### Your objective:
Pictures must not appear in the copy. Restate exactly the lines below from the one with "моделей, и Iskra здесь выглядит логичным" through the one with "ohne paywall brauchen wir die", inclusive.

--

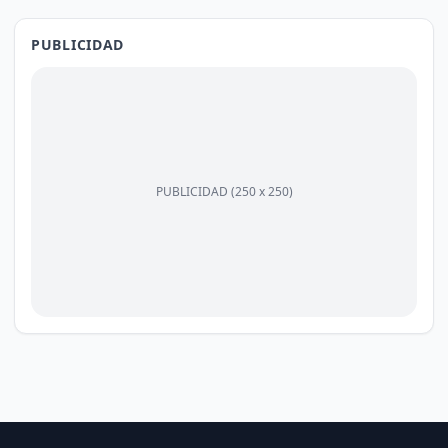
PUBLICIDAD
PUBLICIDAD (250 x 250)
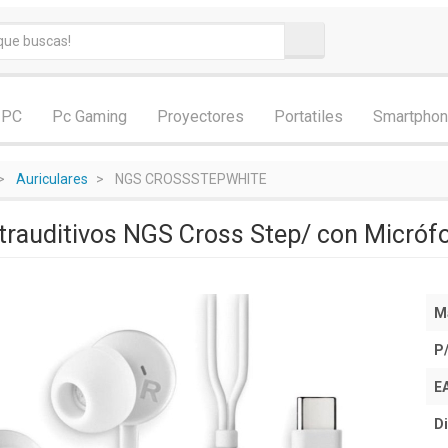
 PC
Pc Gaming
Proyectores
Portatiles
Smartpho
Auriculares
NGS CROSSSTEPWHITE
ntrauditivos NGS Cross Step/ con Micróf
M
P
E
Di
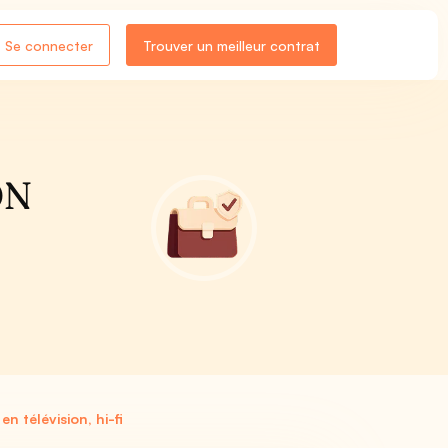
Se connecter
Trouver un meilleur contrat
ON
n télévision, hi-fi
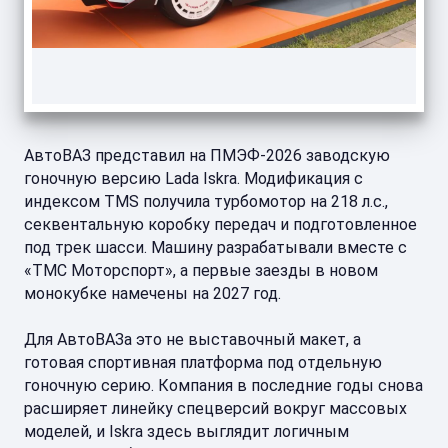
АвтоВАЗ представил на ПМЭФ-2026 заводскую
гоночную версию Lada Iskra. Модификация с
индексом TMS получила турбомотор на 218 л.с.,
секвентальную коробку передач и подготовленное
под трек шасси. Машину разрабатывали вместе с
«ТМС Моторспорт», а первые заезды в новом
монокубке намечены на 2027 год.
Для АвтоВАЗа это не выставочный макет, а
готовая спортивная платформа под отдельную
гоночную серию. Компания в последние годы снова
расширяет линейку спецверсий вокруг массовых
моделей, и Iskra здесь выглядит логичным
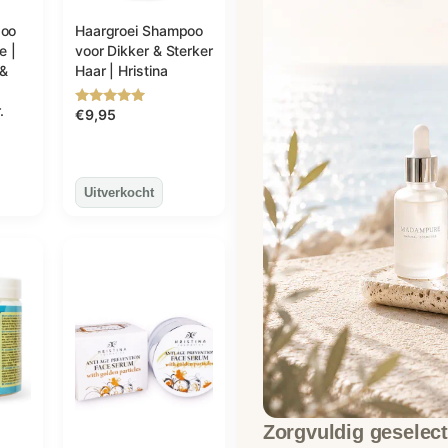
poo
Haargroei Shampoo
e |
voor Dikker & Sterker
 &
Haar | Hristina
.
€
9,95
Gewaardeerd
5.00
uit 5
Zorgvuldig geselect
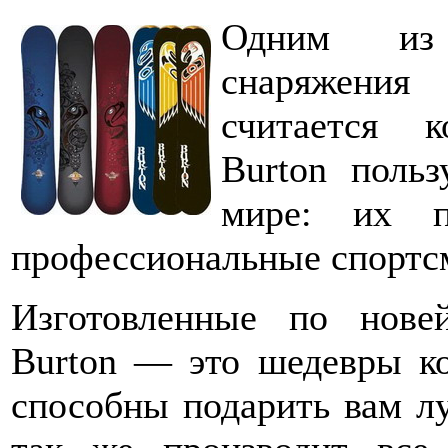
Одним из 
снаряжения
считается 
Burton поль
мире: их п
профессиональные спортс
Изготовленные по нове
Burton — это шедевры ко
способны подарить вам л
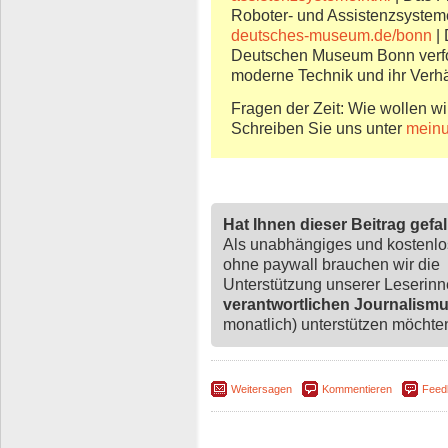
Roboter- und Assistenzsystem
deutsches-museum.de/bonn
| 
Deutschen Museum Bonn verfol
moderne Technik und ihr Verh
Fragen der Zeit: Wie wollen wi
Schreiben Sie uns unter
meinu
Hat Ihnen dieser Beitrag gefa
Als unabhängiges und kostenl
ohne paywall brauchen wir die
Unterstützung unserer Leserin
verantwortlichen Journalism
monatlich) unterstützen möchten,
Weitersagen
Kommentieren
Feed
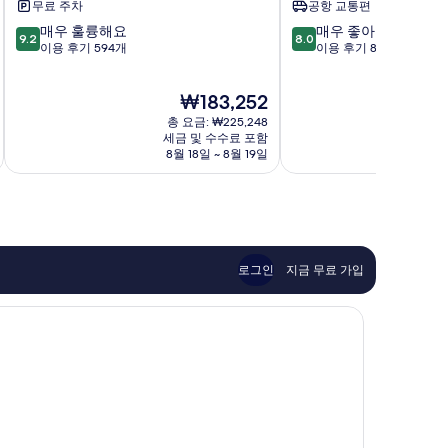
무료 주차
공항 교통편
드
드
10
10
매우 훌륭해요
매우 좋아요
리
리
9.2
8.0
점
점
이용 후기 594개
이용 후기 813개
조
조
만
만
트
트
점
점
막
&
현
₩183,252
중
중
탄,
스
재
9.2
8.0
세
총 요금: ₩225,248
파
요
점,
점,
세금 및 수수료 포함
부
마
금
8월 18일 ~ 8월 19일
매
매
막
리
₩183,252
우
우
탄
바
훌
좋
고
륭
아
해
요,
요,
이
이
용
로그인
지금 무료 가입
용
후
후
기
기
813
594
개
개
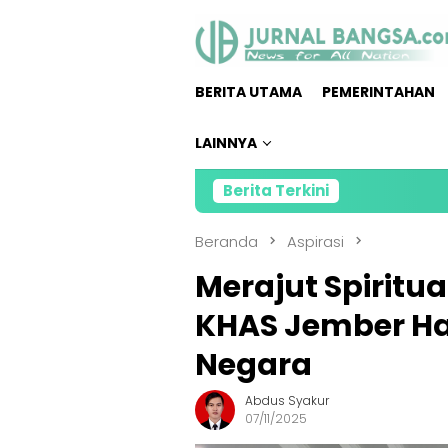
Loncat
ke
konten
BERITA UTAMA
PEMERINTAHAN
LAINNYA
Berita Terkini
Direktur 
Beranda
Aspirasi
Merajut Spiritual
KHAS Jember Had
Negara
Abdus Syakur
07/11/2025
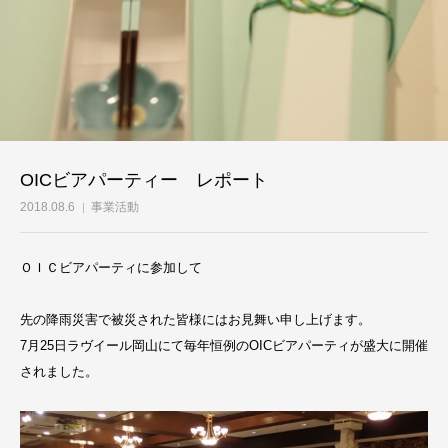
OICビアパーティー レポート
2018.08.6
事業活動
ＯＩＣビアパーティに参加して
先の降雨災害で被災された皆様にはお見舞い申し上げます。
7月25日ラヴイール岡山にて毎年恒例のOICビアパーティが盛大に開催
されました。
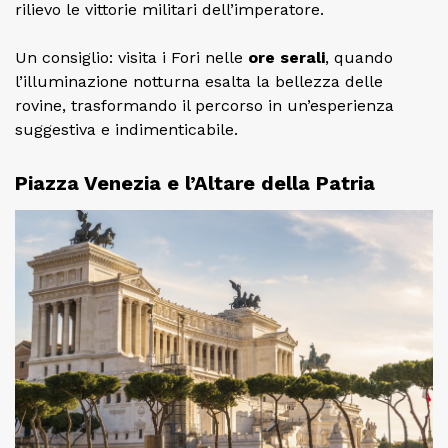
rilievo le vittorie militari dell’imperatore.
Un consiglio: visita i Fori nelle
ore serali
, quando
l’illuminazione notturna esalta la bellezza delle
rovine, trasformando il percorso in un’esperienza
suggestiva e indimenticabile.
Piazza Venezia e l’Altare della Patria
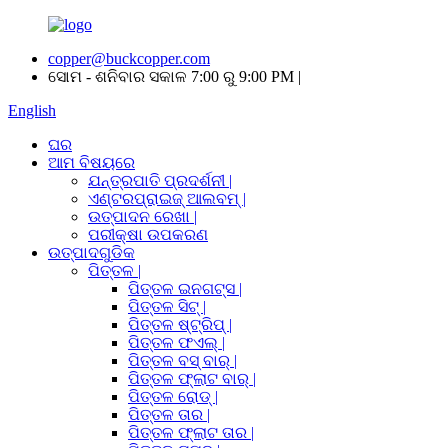
copper@buckcopper.com
ସୋମ - ଶନିବାର ସକାଳ 7:00 ରୁ 9:00 PM |
English
ଘର
ଆମ ବିଷୟରେ
ଯନ୍ତ୍ରପାତି ପ୍ରଦର୍ଶନୀ |
ଏଣ୍ଟରପ୍ରାଇଜ୍ ଆଲବମ୍ |
ଉତ୍ପାଦନ ରେଖା |
ପରୀକ୍ଷା ଉପକରଣ
ଉତ୍ପାଦଗୁଡିକ
ପିତ୍ତଳ |
ପିତ୍ତଳ ଇନଗଟ୍ସ |
ପିତ୍ତଳ ସିଟ୍ |
ପିତ୍ତଳ ଷ୍ଟ୍ରିପ୍ |
ପିତ୍ତଳ ଫଏଲ୍ |
ପିତ୍ତଳ ବସ୍ ବାର୍ |
ପିତ୍ତଳ ଫ୍ଲାଟ ବାର୍ |
ପିତ୍ତଳ ରୋଡ୍ |
ପିତ୍ତଳ ତାର |
ପିତ୍ତଳ ଫ୍ଲାଟ ତାର |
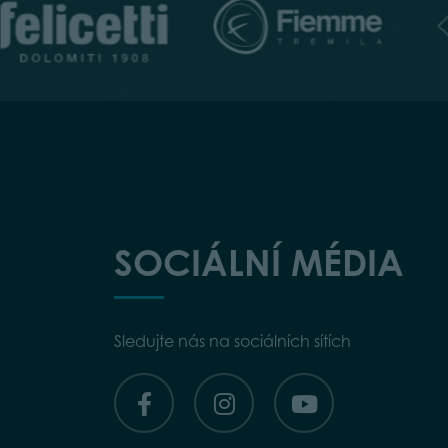
SOCIÁLNÍ MÉDIA
Sledujte nás na sociálních sítích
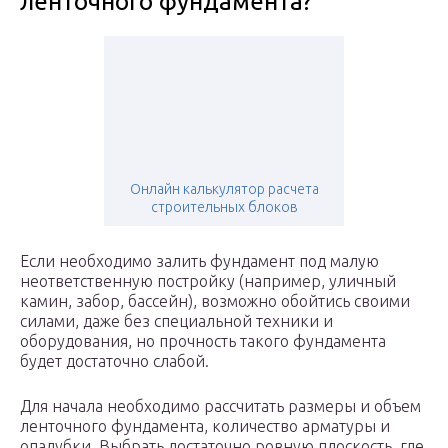
ленточного фундамента?
Онлайн калькулятор расчета
строительных блоков
Если необходимо залить фундамент под малую
неответственную постройку (например, уличный
камин, забор, бассейн), возможно обойтись своими
силами, даже без специальной техники и
оборудования, но прочность такого фундамента
будет достаточно слабой.
Для начала необходимо рассчитать размеры и объем
ленточного фундамента, количество арматуры и
опалубки. Выбрать достаточно ровную плоскость, где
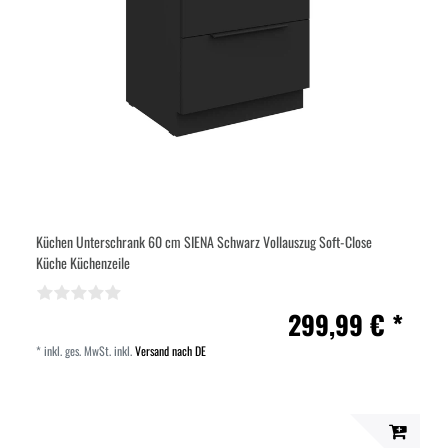
Küchen Unterschrank 60 cm SIENA Schwarz Vollauszug Soft-Close
Küche Küchenzeile
299,99 € *
*
inkl. ges. MwSt.
inkl.
Versand nach DE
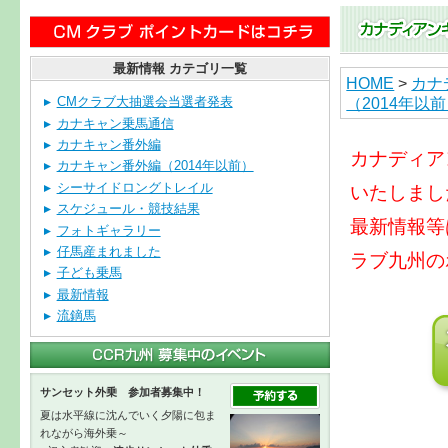
最新情報 カテゴリ一覧
HOME
>
カナ
（2014年以
CMクラブ大抽選会当選者発表
カナキャン乗馬通信
カナキャン番外編
カナディア
カナキャン番外編（2014年以前）
シーサイドロングトレイル
いたしまし
スケジュール・競技結果
最新情報等
フォトギャラリー
仔馬産まれました
ラブ九州の
子ども乗馬
最新情報
流鏑馬
サンセット外乗 参加者募集中！
夏は水平線に沈んでいく夕陽に包ま
れながら海外乗～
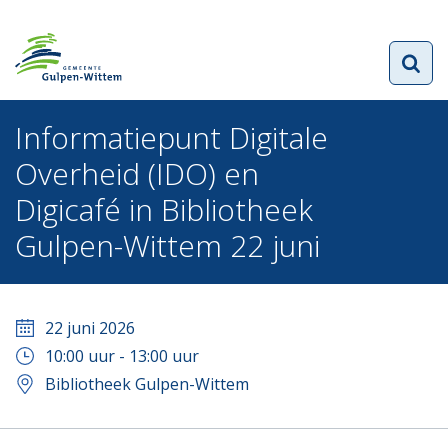
Informatiepunt Digitale
Overheid (IDO) en
Digicafé in Bibliotheek
Gulpen-Wittem 22 juni
22 juni 2026
10:00
uur -
13:00
uur
Bibliotheek Gulpen-Wittem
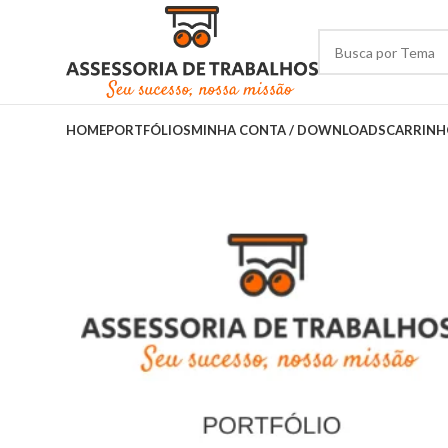
HOME
PORTFÓLIOS
MINHA CONTA / DOWNLOADS
CARRIN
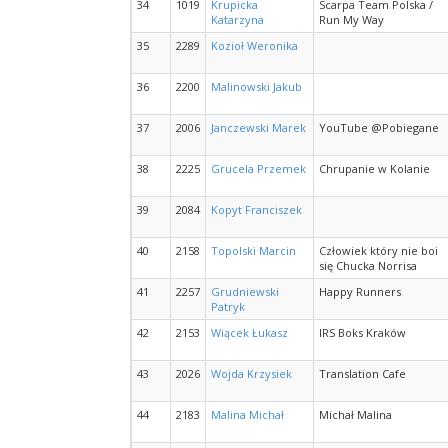
34
1019
Krupicka
Scarpa Team Polska /
Katarzyna
Run My Way
35
2289
Kozioł Weronika
36
2200
Malinowski Jakub
37
2006
Janczewski Marek
YouTube @Pobiegane
38
2225
Grucela Przemek
Chrupanie w Kolanie
39
2084
Kopyt Franciszek
40
2158
Topolski Marcin
Człowiek który nie boi
się Chucka Norrisa
41
2257
Grudniewski
Happy Runners
Patryk
42
2153
Wiącek Łukasz
IRS Boks Kraków
43
2026
Wojda Krzysiek
Translation Cafe
44
2183
Malina Michał
Michał Malina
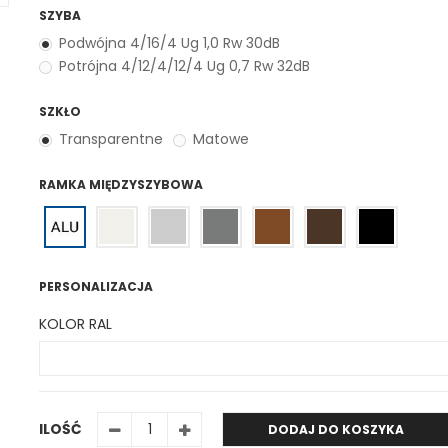
SZYBA
Podwójna 4/16/4 Ug 1,0 Rw 30dB
Potrójna 4/12/4/12/4 Ug 0,7 Rw 32dB
SZKŁO
Transparentne
Matowe
RAMKA MIĘDZYSZYBOWA
PERSONALIZACJA
KOLOR RAL
ILOŚĆ
DODAJ DO KOSZYKA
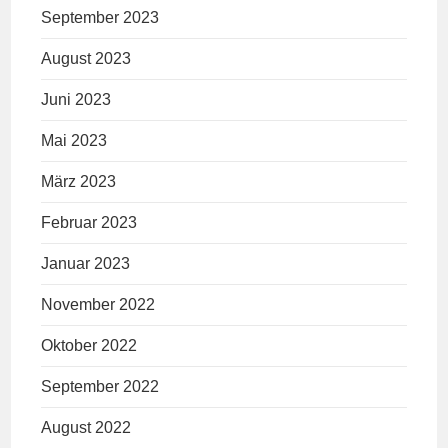
September 2023
August 2023
Juni 2023
Mai 2023
März 2023
Februar 2023
Januar 2023
November 2022
Oktober 2022
September 2022
August 2022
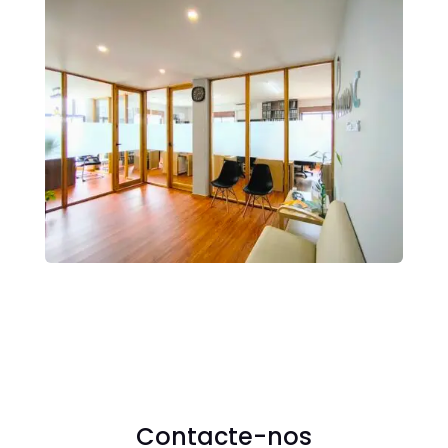
Contacte-nos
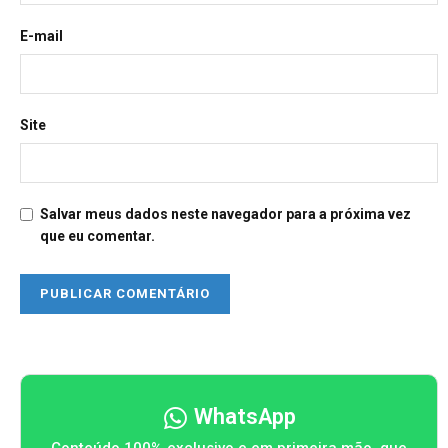
E-mail
Site
Salvar meus dados neste navegador para a próxima vez
que eu comentar.
WhatsApp
Conteúdo 100% exclusivo e em primeira mão, que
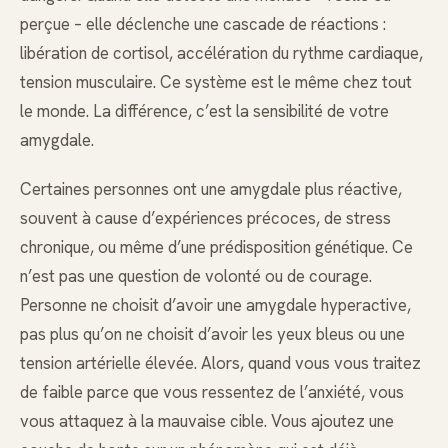
perçue – elle déclenche une cascade de réactions :
libération de cortisol, accélération du rythme cardiaque,
tension musculaire. Ce système est le même chez tout
le monde. La différence, c’est la sensibilité de votre
amygdale.
Certaines personnes ont une amygdale plus réactive,
souvent à cause d’expériences précoces, de stress
chronique, ou même d’une prédisposition génétique. Ce
n’est pas une question de volonté ou de courage.
Personne ne choisit d’avoir une amygdale hyperactive,
pas plus qu’on ne choisit d’avoir les yeux bleus ou une
tension artérielle élevée. Alors, quand vous vous traitez
de faible parce que vous ressentez de l’anxiété, vous
vous attaquez à la mauvaise cible. Vous ajoutez une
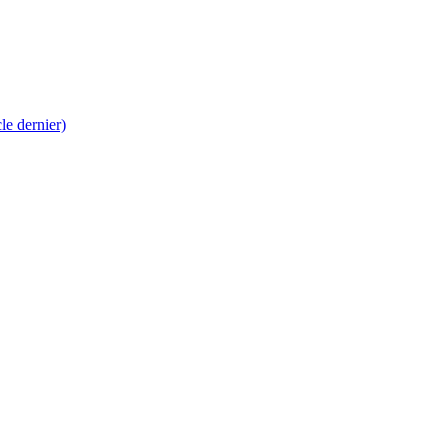
 dernier)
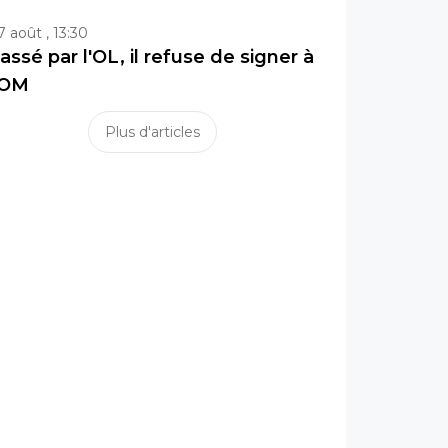
7 août , 13:30
assé par l'OL, il refuse de signer à
'OM
Plus d'articles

--

### Worked solution:
моделей, и Iskra здесь выглядит логичным
poo
Haargroei Shampoo
e |
voor Dikker & Sterker
 &
Haar | Hristina
.
€
9,95
Gewaardeerd
5.00
uit 5
Zorgvuldig geselect
Одним из 
снаряжения
считается 
Burton поль
мире: их п
профессиональные спортс
Изготовленные по нове
Burton — это шедевры ко
способны подарить вам л
Roboter- und Assistenzsystem
deutsches-museum.de/bonn
| 
Deutschen Museum Bonn verfol
moderne Technik und ihr Verh
Fragen der Zeit: Wie wollen wi
Schreiben Sie uns unter
meinu
Hat Ihnen dieser Beitrag gefa
Als unabhängiges und kostenl
ohne paywall brauchen wir die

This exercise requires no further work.